::: Working data

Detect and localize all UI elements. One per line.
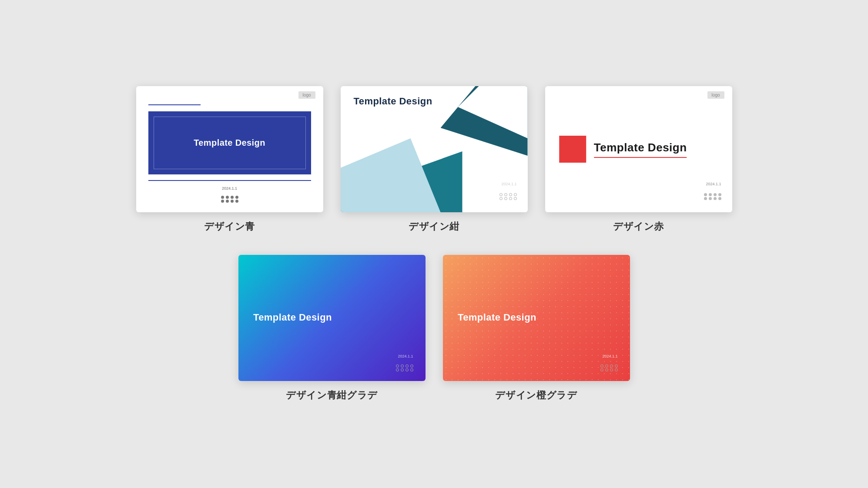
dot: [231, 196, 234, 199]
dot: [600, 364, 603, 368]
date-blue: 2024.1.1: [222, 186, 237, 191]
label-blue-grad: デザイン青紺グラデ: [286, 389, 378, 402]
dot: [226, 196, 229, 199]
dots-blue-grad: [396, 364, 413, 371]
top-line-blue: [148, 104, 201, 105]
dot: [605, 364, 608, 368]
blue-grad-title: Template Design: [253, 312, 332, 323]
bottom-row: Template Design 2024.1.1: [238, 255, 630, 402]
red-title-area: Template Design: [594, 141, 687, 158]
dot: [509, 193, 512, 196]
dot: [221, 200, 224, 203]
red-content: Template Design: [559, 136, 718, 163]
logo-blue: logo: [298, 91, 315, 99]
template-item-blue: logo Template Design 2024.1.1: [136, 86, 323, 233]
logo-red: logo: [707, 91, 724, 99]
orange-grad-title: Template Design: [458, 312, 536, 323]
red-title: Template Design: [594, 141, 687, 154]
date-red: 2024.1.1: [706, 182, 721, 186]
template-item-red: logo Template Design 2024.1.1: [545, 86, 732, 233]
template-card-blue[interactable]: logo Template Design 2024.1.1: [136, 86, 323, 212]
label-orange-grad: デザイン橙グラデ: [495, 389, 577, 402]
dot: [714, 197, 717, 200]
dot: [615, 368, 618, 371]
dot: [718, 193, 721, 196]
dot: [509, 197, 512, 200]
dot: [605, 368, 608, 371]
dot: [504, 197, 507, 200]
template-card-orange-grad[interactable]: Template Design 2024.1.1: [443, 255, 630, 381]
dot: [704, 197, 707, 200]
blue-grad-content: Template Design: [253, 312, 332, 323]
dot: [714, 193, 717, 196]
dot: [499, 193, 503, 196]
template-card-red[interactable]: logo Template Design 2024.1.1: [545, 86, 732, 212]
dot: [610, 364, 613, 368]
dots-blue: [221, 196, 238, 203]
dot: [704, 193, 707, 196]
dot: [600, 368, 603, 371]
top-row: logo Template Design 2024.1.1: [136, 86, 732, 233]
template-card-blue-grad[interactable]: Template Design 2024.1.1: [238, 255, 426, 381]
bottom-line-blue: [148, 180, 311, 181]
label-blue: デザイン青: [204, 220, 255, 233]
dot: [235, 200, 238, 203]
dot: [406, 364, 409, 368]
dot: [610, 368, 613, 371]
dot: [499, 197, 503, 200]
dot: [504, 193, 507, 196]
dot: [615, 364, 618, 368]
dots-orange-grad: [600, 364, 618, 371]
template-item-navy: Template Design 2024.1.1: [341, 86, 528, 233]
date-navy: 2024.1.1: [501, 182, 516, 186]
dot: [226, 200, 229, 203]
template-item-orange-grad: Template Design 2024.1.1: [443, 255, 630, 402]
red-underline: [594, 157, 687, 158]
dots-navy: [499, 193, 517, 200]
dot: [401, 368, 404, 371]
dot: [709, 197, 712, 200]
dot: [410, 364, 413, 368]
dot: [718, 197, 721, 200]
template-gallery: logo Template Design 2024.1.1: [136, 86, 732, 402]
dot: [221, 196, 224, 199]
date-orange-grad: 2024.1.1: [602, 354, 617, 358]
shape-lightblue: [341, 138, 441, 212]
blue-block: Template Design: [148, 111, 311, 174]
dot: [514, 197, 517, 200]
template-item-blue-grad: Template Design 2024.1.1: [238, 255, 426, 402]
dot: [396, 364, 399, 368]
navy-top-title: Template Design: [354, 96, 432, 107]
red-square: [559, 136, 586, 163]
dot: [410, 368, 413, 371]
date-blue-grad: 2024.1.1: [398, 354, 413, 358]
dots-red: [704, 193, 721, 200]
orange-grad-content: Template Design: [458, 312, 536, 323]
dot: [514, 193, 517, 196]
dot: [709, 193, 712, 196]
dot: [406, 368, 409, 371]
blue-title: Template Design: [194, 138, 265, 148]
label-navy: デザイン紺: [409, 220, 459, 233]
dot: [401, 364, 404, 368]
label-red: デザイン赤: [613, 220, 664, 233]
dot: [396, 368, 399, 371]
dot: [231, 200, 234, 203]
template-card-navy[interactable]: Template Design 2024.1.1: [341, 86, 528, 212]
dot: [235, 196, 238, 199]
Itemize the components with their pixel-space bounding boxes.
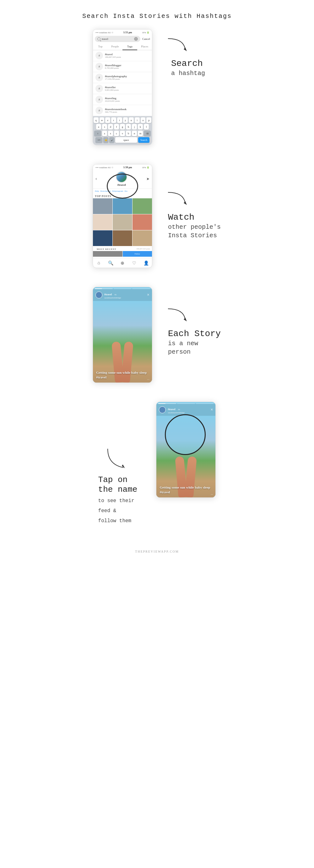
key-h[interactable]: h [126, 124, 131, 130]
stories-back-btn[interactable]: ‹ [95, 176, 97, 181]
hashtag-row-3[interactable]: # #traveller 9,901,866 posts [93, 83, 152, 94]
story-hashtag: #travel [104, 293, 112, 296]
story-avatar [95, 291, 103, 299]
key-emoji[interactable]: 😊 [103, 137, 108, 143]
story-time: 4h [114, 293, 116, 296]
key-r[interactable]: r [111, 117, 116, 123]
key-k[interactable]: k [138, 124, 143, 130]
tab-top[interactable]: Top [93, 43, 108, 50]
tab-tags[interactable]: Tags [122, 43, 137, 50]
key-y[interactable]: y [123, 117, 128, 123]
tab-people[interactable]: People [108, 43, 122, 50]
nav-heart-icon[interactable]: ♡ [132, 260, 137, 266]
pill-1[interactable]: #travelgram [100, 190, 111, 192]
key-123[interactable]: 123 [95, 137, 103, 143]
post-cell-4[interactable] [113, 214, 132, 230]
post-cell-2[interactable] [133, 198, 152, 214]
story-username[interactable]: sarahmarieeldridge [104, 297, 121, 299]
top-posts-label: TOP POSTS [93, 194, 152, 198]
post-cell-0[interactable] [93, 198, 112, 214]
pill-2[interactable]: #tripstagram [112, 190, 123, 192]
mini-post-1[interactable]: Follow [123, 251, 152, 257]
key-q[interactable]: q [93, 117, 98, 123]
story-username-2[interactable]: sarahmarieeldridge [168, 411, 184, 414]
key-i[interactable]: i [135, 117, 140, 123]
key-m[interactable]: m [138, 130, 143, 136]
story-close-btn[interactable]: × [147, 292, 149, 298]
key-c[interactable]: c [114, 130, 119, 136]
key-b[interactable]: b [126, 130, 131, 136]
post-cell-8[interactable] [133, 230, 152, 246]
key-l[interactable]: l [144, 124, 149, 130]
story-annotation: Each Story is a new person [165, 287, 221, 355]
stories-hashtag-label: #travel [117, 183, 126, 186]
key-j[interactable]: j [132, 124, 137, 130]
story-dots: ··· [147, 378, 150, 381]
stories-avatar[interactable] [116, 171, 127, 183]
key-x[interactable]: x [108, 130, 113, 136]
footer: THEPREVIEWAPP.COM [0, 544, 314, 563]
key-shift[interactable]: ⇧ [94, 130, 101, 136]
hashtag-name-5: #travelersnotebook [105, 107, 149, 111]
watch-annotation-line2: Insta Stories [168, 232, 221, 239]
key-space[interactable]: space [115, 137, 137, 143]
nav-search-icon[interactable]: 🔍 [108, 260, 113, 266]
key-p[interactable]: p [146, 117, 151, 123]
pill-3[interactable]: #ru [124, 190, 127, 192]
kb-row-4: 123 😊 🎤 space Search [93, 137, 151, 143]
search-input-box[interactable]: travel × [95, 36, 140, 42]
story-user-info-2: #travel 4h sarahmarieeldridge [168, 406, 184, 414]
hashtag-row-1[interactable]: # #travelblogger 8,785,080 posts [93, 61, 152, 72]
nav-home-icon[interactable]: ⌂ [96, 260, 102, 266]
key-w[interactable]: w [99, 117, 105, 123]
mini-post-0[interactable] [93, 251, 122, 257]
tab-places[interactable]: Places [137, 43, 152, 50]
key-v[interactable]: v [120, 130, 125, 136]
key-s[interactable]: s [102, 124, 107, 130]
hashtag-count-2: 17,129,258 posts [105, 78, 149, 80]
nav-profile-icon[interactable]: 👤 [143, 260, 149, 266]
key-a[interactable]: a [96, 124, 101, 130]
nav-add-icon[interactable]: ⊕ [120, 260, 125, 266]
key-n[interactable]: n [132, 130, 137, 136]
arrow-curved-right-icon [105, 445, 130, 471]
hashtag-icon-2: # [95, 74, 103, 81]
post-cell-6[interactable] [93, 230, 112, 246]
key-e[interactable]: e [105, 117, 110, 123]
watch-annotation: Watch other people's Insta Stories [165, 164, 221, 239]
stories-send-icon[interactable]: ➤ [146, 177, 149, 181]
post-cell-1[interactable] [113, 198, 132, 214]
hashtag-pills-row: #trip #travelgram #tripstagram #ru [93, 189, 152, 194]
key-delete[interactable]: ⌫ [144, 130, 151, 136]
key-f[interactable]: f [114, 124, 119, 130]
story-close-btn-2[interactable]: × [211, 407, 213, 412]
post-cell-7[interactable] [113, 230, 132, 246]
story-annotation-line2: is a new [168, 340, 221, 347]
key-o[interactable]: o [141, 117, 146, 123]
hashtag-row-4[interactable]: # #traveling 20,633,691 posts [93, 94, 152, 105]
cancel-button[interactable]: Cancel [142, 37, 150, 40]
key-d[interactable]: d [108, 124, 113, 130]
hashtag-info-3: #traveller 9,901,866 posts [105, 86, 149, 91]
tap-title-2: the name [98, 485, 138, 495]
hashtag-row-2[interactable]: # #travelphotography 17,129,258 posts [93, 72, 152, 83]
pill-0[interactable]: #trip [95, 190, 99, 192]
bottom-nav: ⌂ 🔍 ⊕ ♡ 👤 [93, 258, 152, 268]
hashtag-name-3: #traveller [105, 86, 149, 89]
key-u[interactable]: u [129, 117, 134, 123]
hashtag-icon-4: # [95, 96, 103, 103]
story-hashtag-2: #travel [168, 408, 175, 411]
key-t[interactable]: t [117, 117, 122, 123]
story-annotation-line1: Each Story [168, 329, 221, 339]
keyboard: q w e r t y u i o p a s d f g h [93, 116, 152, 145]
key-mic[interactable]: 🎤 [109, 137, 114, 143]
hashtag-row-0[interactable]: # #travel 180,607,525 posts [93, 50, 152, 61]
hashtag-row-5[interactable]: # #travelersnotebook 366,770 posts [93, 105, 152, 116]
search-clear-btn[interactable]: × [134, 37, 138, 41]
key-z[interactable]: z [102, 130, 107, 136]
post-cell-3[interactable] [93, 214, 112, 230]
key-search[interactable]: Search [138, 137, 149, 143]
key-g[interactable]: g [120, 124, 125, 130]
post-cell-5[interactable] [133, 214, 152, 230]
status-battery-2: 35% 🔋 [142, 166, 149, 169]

::::::

• **What to do**: Every line above that includes the string "annotation" needs to be copied.

• **Exercise response**:
story-annotation: Each Story is a new person [165, 287, 221, 355]
watch-annotation-line2: Insta Stories [168, 232, 221, 239]
watch-annotation: Watch other people's Insta Stories [165, 164, 221, 239]
story-annotation-line2: is a new [168, 340, 221, 347]
story-annotation-line1: Each Story [168, 329, 221, 339]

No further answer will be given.